# Exploratory Data Analysis
This project is used to do some simple analyses of two large ETF's in the energy sector, USO and ICLN. One is an oil ETF, the other a clean energy ETF.

## Yahoo Finance Python API Wrapper
Here we use a Yahoo Finance wrapper to easily access their API and pull in data on certain stocks, markets, and commodities

In [None]:
import yfinance as yf
import pandas as pd
import numpy as np
import matplotlib.pyplot as plt
import seaborn as sns
from scipy.stats.mstats import pearsonr, ttest_ind
from scipy import stats

sns.set_theme(style="whitegrid")

In [None]:
icln_5y = yf.download("ICLN", '2018-01-01', '2023-01-01').reset_index()
uso_5y = yf.download("USO", '2018-01-01', '2023-01-01').reset_index()

## Data Trends

First, we'll look at a comparison of the oil and clean energy ETFs over the past 5 years.

In [None]:
sns.lineplot(uso_5y, x="Date", y="Open")
plt.title("USO (Oil) Prices 5y")
plt.ylabel("Price per Share $")

plt.figure()

sns.lineplot(icln_5y, x="Date", y="Open")
plt.title("ICLN (Clean Energy) Prices 5y")
plt.ylabel("Price per Share $")

In [None]:
cor_5y = pearsonr(uso_5y["Open"], icln_5y["Open"])
print(f"The correlation between USO and ICLN over the past 5 years is {round(cor_5y[0], 3)} with a p-value of {round(cor_5y[1], 3)}.")

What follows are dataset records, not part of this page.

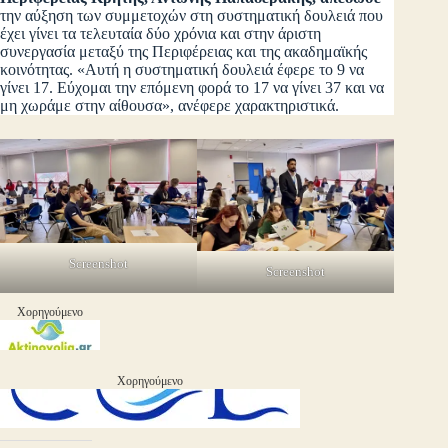
την αύξηση των συμμετοχών στη συστηματική δουλειά που
έχει γίνει τα τελευταία δύο χρόνια και στην άριστη
συνεργασία μεταξύ της Περιφέρειας και της ακαδημαϊκής
κοινότητας. «Αυτή η συστηματική δουλειά έφερε το 9 να
γίνει 17. Εύχομαι την επόμενη φορά το 17 να γίνει 37 και να
μη χωράμε στην αίθουσα», ανέφερε χαρακτηριστικά.
Screenshot
Screenshot
Χορηγούμενο
Χορηγούμενο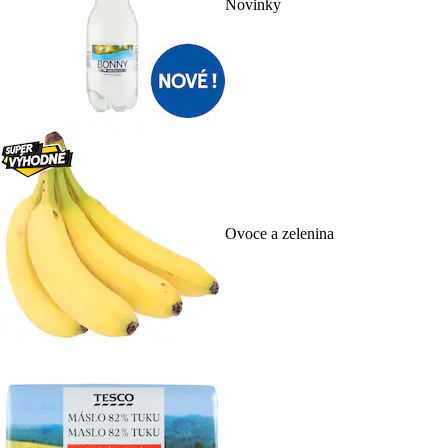
Novinky
Ovoce a zelenina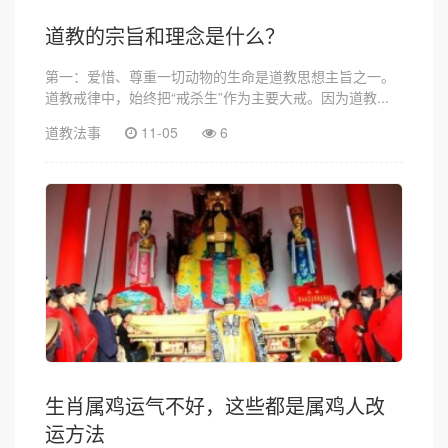
道教的宗旨和理念是什么？
第一：爱惜、尊重一切动物的生命是道教思想主旨之一。
道教戒律中，始终把“戒杀生”作为主要大戒。因为道教...
道教法事
11-05
6
生肖属鸡运气不好，这些都是属鸡人改
运方法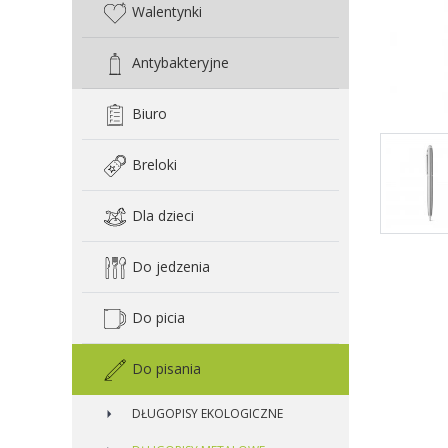
Walentynki
Antybakteryjne
Biuro
Breloki
Dla dzieci
Do jedzenia
Do picia
Do pisania
DŁUGOPISY EKOLOGICZNE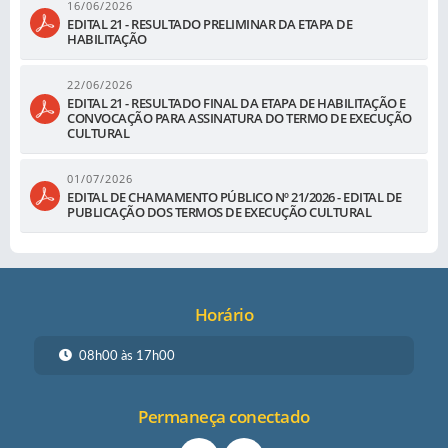
16/06/2026
EDITAL 21 - RESULTADO PRELIMINAR DA ETAPA DE
HABILITAÇÃO
22/06/2026
EDITAL 21 - RESULTADO FINAL DA ETAPA DE HABILITAÇÃO E
CONVOCAÇÃO PARA ASSINATURA DO TERMO DE EXECUÇÃO
CULTURAL
01/07/2026
EDITAL DE CHAMAMENTO PÚBLICO Nº 21/2026 - EDITAL DE
PUBLICAÇÃO DOS TERMOS DE EXECUÇÃO CULTURAL
Horário
08h00 às 17h00
Permaneça conectado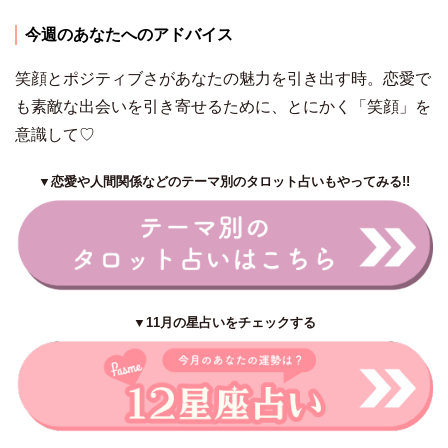
今週のあなたへのアドバイス
笑顔とポジティブさがあなたの魅力を引き出す時。恋愛で
も素敵な出会いを引き寄せるために、とにかく「笑顔」を
意識して♡
▼恋愛や人間関係などのテーマ別のタロット占いもやってみる!!
▼11月の星占いをチェックする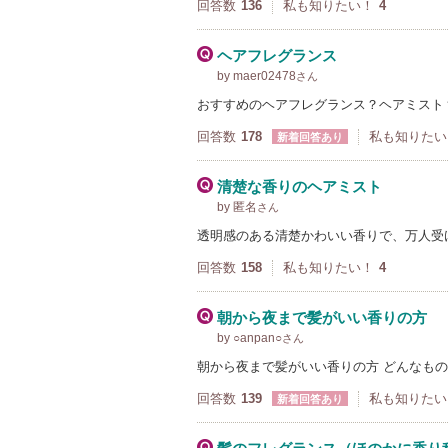
回答数
136
私も知りたい！
4
ヘアフレグランス
by maer02478
さん
おすすめのヘアフレグランス？ヘアミスト
回答数
178
私も知りたい
新着回答あり
清楚な香りのヘアミスト
by 匿名
さん
透明感のある清楚かわいい香りで、万人受
回答数
158
私も知りたい！
4
朝から夜まで髪がいい香りの方
by ○anpan○
さん
朝から夜まで髪がいい香りの方 どんなもの
回答数
139
私も知りたい
新着回答あり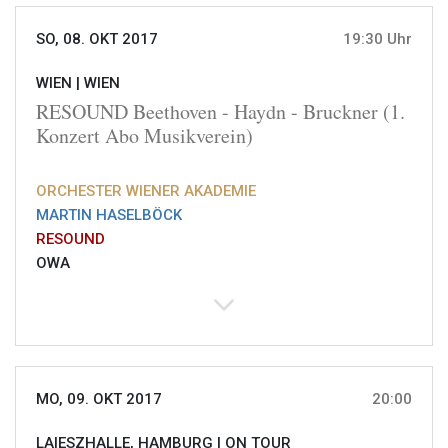
SO, 08. OKT 2017
19:30 Uhr
WIEN |
WIEN
RESOUND Beethoven - Haydn - Bruckner (1.
Konzert Abo Musikverein)
ORCHESTER WIENER AKADEMIE
MARTIN HASELBÖCK
RESOUND
OWA
MO, 09. OKT 2017
20:00
LAIESZHALLE, HAMBURG |
ON TOUR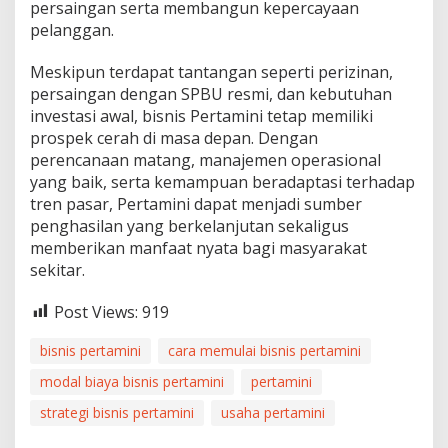
persaingan serta membangun kepercayaan
pelanggan.
Meskipun terdapat tantangan seperti perizinan,
persaingan dengan SPBU resmi, dan kebutuhan
investasi awal, bisnis Pertamini tetap memiliki
prospek cerah di masa depan. Dengan
perencanaan matang, manajemen operasional
yang baik, serta kemampuan beradaptasi terhadap
tren pasar, Pertamini dapat menjadi sumber
penghasilan yang berkelanjutan sekaligus
memberikan manfaat nyata bagi masyarakat
sekitar.
Post Views:
919
bisnis pertamini
cara memulai bisnis pertamini
modal biaya bisnis pertamini
pertamini
strategi bisnis pertamini
usaha pertamini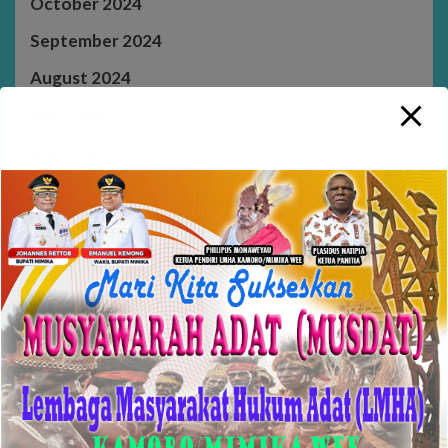
October 2024
September 2024
August 2024
July 2024
June 2024
May 2024
April 2024
March 2024
February 2024
January 2024
December 2023
November 2023
October 2023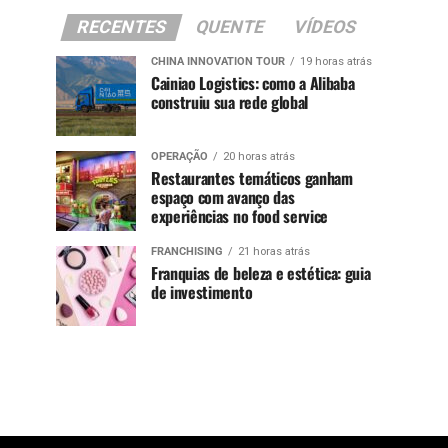
RECENTES
QUENTE
VÍDEOS
CHINA INNOVATION TOUR
19 horas atrás
Cainiao Logistics: como a Alibaba
construiu sua rede global
OPERAÇÃO
20 horas atrás
Restaurantes temáticos ganham
espaço com avanço das
experiências no food service
FRANCHISING
21 horas atrás
Franquias de beleza e estética: guia
de investimento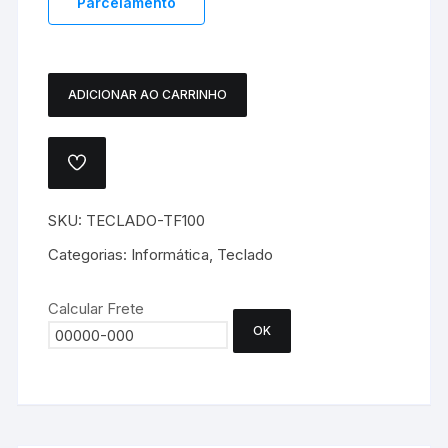
Parcelamento
ADICIONAR AO CARRINHO
TECLADO
USB
PRETO
ADICIONAR
COMPACTO
A
LISTA
MULTILASER
DE
SKU:
TECLADO-TF100
-
DESEJOS.
TF100
Categorias:
Informática
,
Teclado
quantidade
Calcular Frete
OK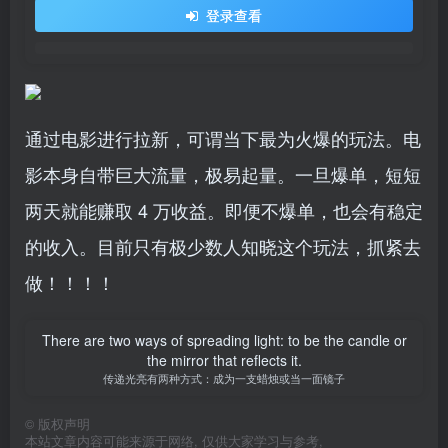
登录查看
通过电影进行拉新，可谓当下最为火爆的玩法。电
影本身自带巨大流量，极易起量。一旦爆单，短短
两天就能赚取 4 万收益。即便不爆单，也会有稳定
的收入。目前只有极少数人知晓这个玩法，抓紧去
做！！！！
There are two ways of spreading light: to be the candle or
the mirror that reflects it.
传递光亮有两种方式：成为一支蜡烛或当一面镜子
©
版权声明
本站文章内容可能来源于网络, 仅供大家学习与参考,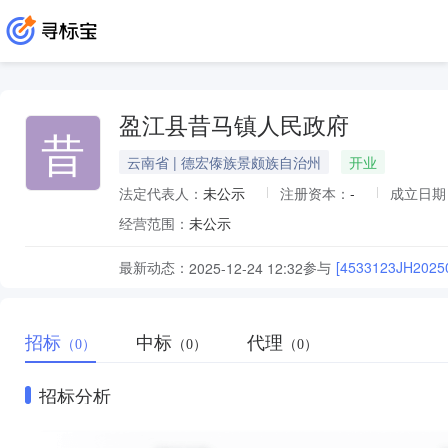
盈江县昔马镇人民政府
昔
云南省 | 德宏傣族景颇族自治州
开业
法定代表人：
未公示
注册资本：
-
成立日期
经营范围：
未公示
最新动态：
参与
[4533123JH20
2025-12-24 12:32
招标
中标
代理
（0）
（0）
（0）
招标分析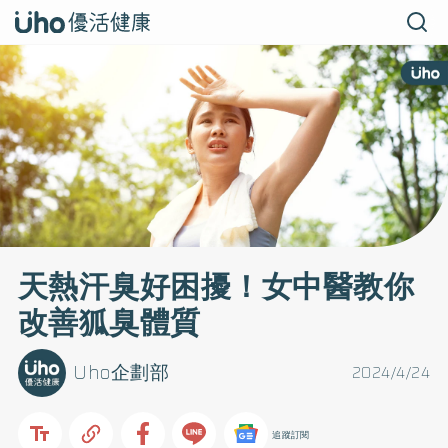
天熱汗臭好困擾！女中醫教你
改善狐臭體質
Uho企劃部
2024/4/24
追蹤訂閱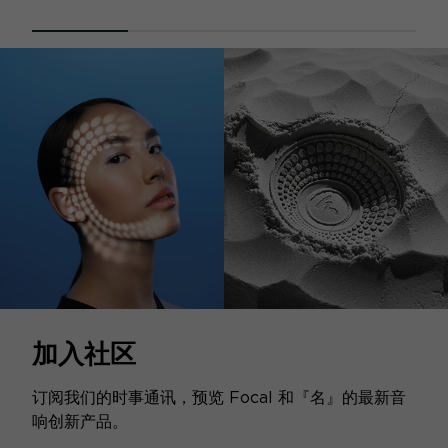
加入社区
订阅我们的时事通讯，预览 Focal 和『名』的最新音
响创新产品。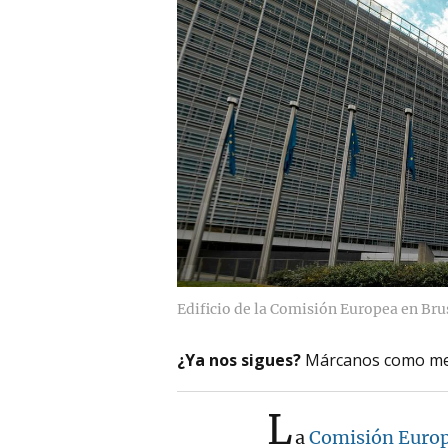
Edificio de la Comisión Europea en Bru
¿Ya nos sigues?
Márcanos como me
L
a
Comisión Euro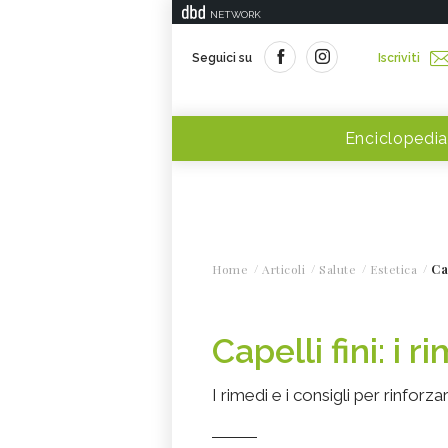
NETWORK
Seguici su
Iscriviti
Enciclopedia
Home
Articoli
Salute
Estetica
Ca
Capelli fini: i r
I rimedi e i consigli per rinforzare 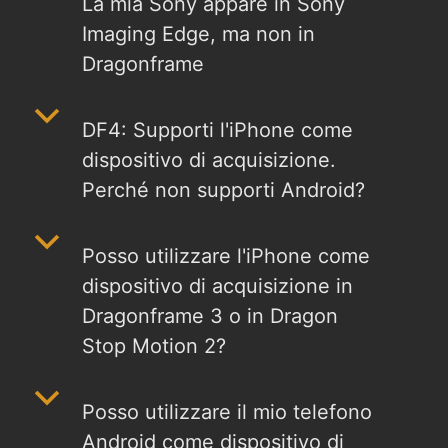
La mia Sony appare in Sony
Imaging Edge, ma non in
Dragonframe
b
DF4: Supporti l'iPhone come
dispositivo di acquisizione.
Perché non supporti Android?
b
Posso utilizzare l'iPhone come
dispositivo di acquisizione in
Dragonframe 3 o in Dragon
Stop Motion 2?
b
Posso utilizzare il mio telefono
Android come dispositivo di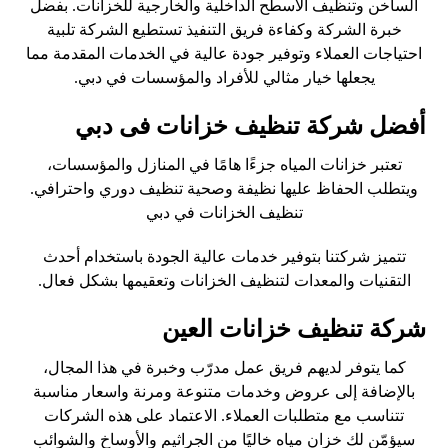
الساخن وتنظيف الأسطح الداخلية والخارجية للخزانات. بفضل
خبرة الشركة وكفاءة فريق التنفيذ تستطيع الشركة تلبية
احتياجات العملاء وتوفير جودة عالية في الخدمات المقدمة مما
يجعلها خيار مثالي للأفراد والمؤسسات في دبي.
أفضل شركة تنظيف خزانات فى دبي
تعتبر خزانات المياه جزءًا هامًا في المنازل والمؤسسات،
ويتطلب الحفاظ عليها نظيفة وصحية تنظيف دوري واحترافي.
تنظيف الخزانات في دبي
تتميز شركتنا بتوفير خدمات عالية الجودة باستخدام أحدث
التقنيات والمعدات لتنظيف الخزانات وتعقيمها بشكل فعال.
شركة تنظيف خزانات العين
كما يتوفر لديهم فريق عمل مدرّب وخبرة في هذا المجال،
بالإضافة إلى عروض وخدمات متنوعة ومرنة واسعار مناسبة
تتناسب مع متطلبات العملاء. الاعتماد على هذه الشركات
سيؤمّن لك خزان مياه خاليًا من الجراثيم والأوساخ والشوائب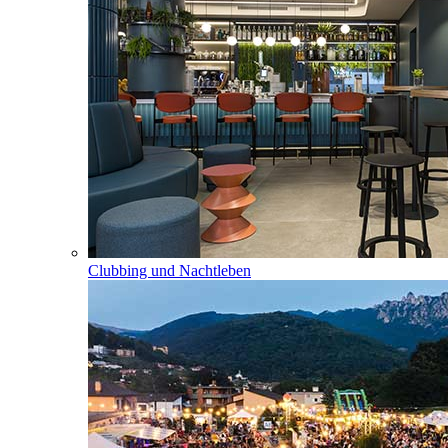
Clubbing und Nachtleben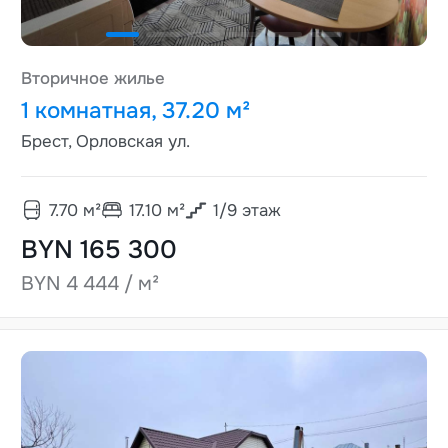
Вторичное жилье
1 комнатная, 37.20 м²
Брест, Орловская ул.
7.70
м²
17.10
м²
1
/
9
этаж
BYN 165 300
BYN 4 444 / м²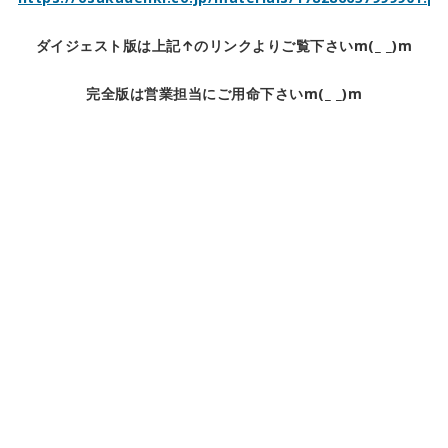
ダイジェスト版は上記↑のリンクよりご覧下さいm(_ _)m
完全版は営業担当にご用命下さいm(_ _)m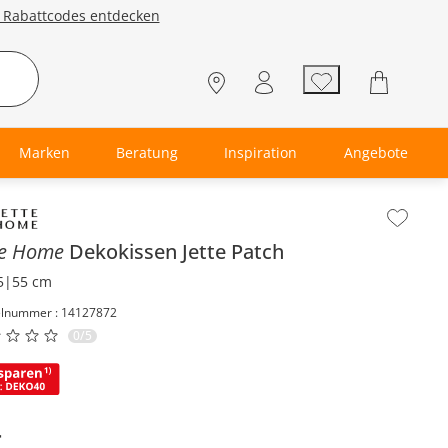
e Rabattcodes entdecken
Marken
Beratung
Inspiration
Angebote
lt der Seitenleiste überspringen - Zum Seitenende
te Home
Dekokissen
Jette Patch
5|55 cm
elnummer : 14127872
0/5
-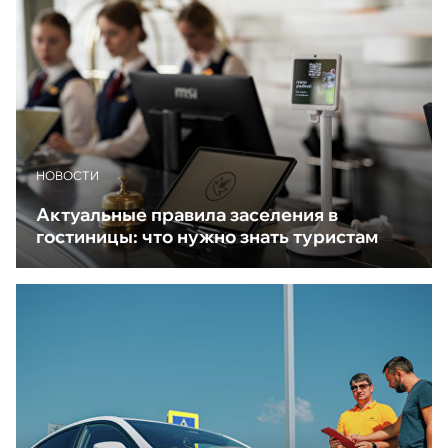
НОВОСТИ
Актуальные правила заселения в
гостиницы: что нужно знать туристам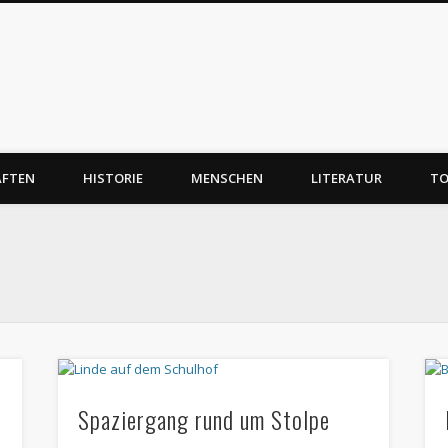
AFTEN
HISTORIE
MENSCHEN
LITERATUR
TO
Spaziergang rund um Stolpe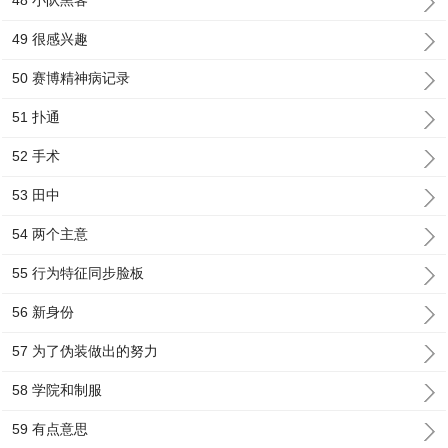
48 小队黑客
49 很感兴趣
50 赛博精神病记录
51 扑通
52 手术
53 田中
54 两个主意
55 行为特征同步脸板
56 新身份
57 为了伪装做出的努力
58 学院和制服
59 有点意思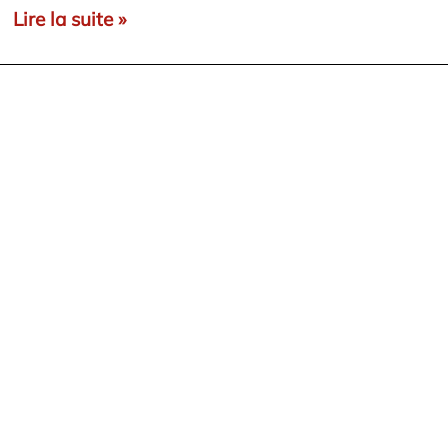
Lire la suite »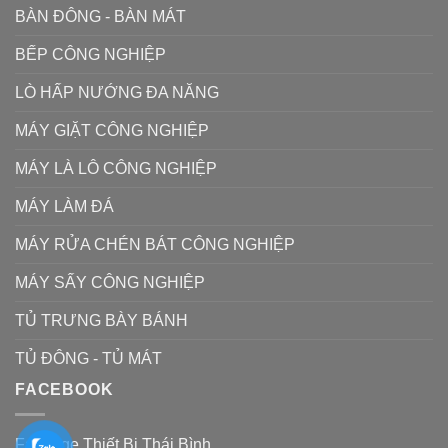
BÀN ĐÔNG - BÀN MÁT
BẾP CÔNG NGHIỆP
LÒ HẤP NƯỚNG ĐA NĂNG
MÁY GIẶT CÔNG NGHIỆP
MÁY LÀ LÔ CÔNG NGHIỆP
MÁY LÀM ĐÁ
MÁY RỬA CHÉN BÁT CÔNG NGHIỆP
MÁY SẤY CÔNG NGHIỆP
TỦ TRƯNG BÀY BÁNH
TỦ ĐÔNG - TỦ MÁT
FACEBOOK
Fanpage Thiết Bị Thái Bình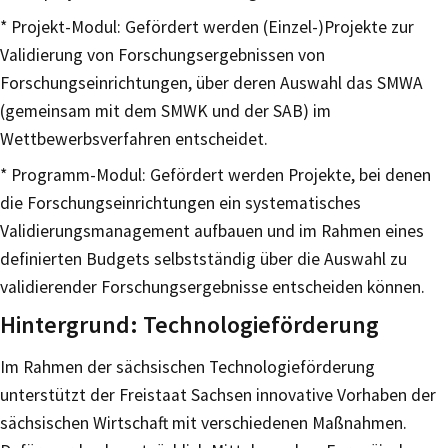
* Projekt-Modul: Gefördert werden (Einzel-)Projekte zur
Validierung von Forschungsergebnissen von
Forschungseinrichtungen, über deren Auswahl das SMWA
(gemeinsam mit dem SMWK und der SAB) im
Wettbewerbsverfahren entscheidet.
* Programm-Modul: Gefördert werden Projekte, bei denen
die Forschungseinrichtungen ein systematisches
Validierungsmanagement aufbauen und im Rahmen eines
definierten Budgets selbstständig über die Auswahl zu
validierender Forschungsergebnisse entscheiden können.
Hintergrund: Technologieförderung
Im Rahmen der sächsischen Technologieförderung
unterstützt der Freistaat Sachsen innovative Vorhaben der
sächsischen Wirtschaft mit verschiedenen Maßnahmen.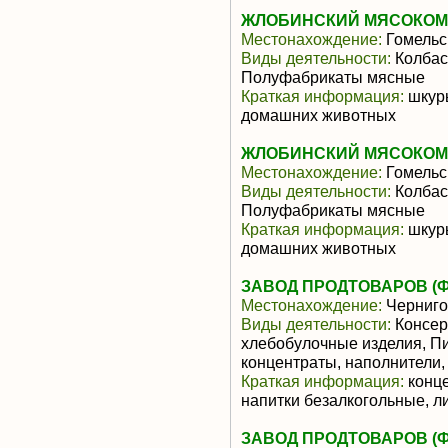
ЖЛОБИНСКИЙ МЯСОКОМБ
Местонахождение:
Гомельс
Виды деятельности:
Колбас
Полуфабрикаты мясные
Краткая информация:
шкуры
домашних животных
ЖЛОБИНСКИЙ МЯСОКОМБ
Местонахождение:
Гомельс
Виды деятельности:
Колбас
Полуфабрикаты мясные
Краткая информация:
шкуры
домашних животных
ЗАВОД ПРОДТОВАРОВ (
Местонахождение:
Черниго
Виды деятельности:
Консер
хлебобулочные изделия, П
концентраты, наполнители
Краткая информация:
конце
напитки безалкогольные, л
ЗАВОД ПРОДТОВАРОВ (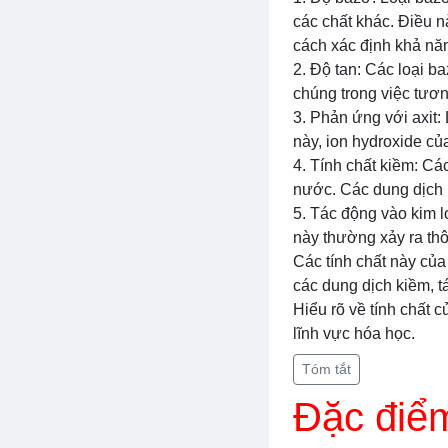
các chất khác. Điều 
cách xác định khả năn
2. Độ tan: Các loại b
chúng trong việc tươn
3. Phản ứng với axit:
này, ion hydroxide củ
4. Tính chất kiềm: Các
nước. Các dung dịch 
5. Tác động vào kim l
này thường xảy ra thô
Các tính chất này của
các dung dịch kiềm, t
Hiểu rõ về tính chất 
lĩnh vực hóa học.
Tóm tắt
Đặc điểm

Now we'll compare them just in 2022.

In [None]:
uso_1y = uso_5y.loc[uso_5y["Date"] > np.datetime64("2022-01-01")]
icln_1y = icln_5y.loc[icln_5y["Date"] > np.datetime64("2022-01-01")]

In [None]:
sns.lineplot(uso_1y, x="Date", y="Open")
plt.title("USO (Oil) Prices 1y")
plt.ylabel("Price per Share $")

plt.figure()

sns.lineplot(icln_1y, x="Date", y="Open")
plt.title("ICLN (Clean Energy) Prices 1y")
plt.ylabel("Price per Share $")

In [None]:
cor_1y = pearsonr(uso_1y["Open"], icln_1y["Open"])
print(f"The correlation between USO and ICLN over 2022 is {round(cor_1y[0], 3)} with a p-value of {round(cor_1y[1], 3)}.")

Now we'll check if the volume of trades between the two ETFs is significantly different

In [None]:
fig, axs = plt.subplots(1, 2, figsize=(10, 5))

sns.histplot(uso_5y.Volume, bins="sturges", ax=axs[0])
sns.histplot(icln_5y.Volume, bins="sturges", ax=axs[1])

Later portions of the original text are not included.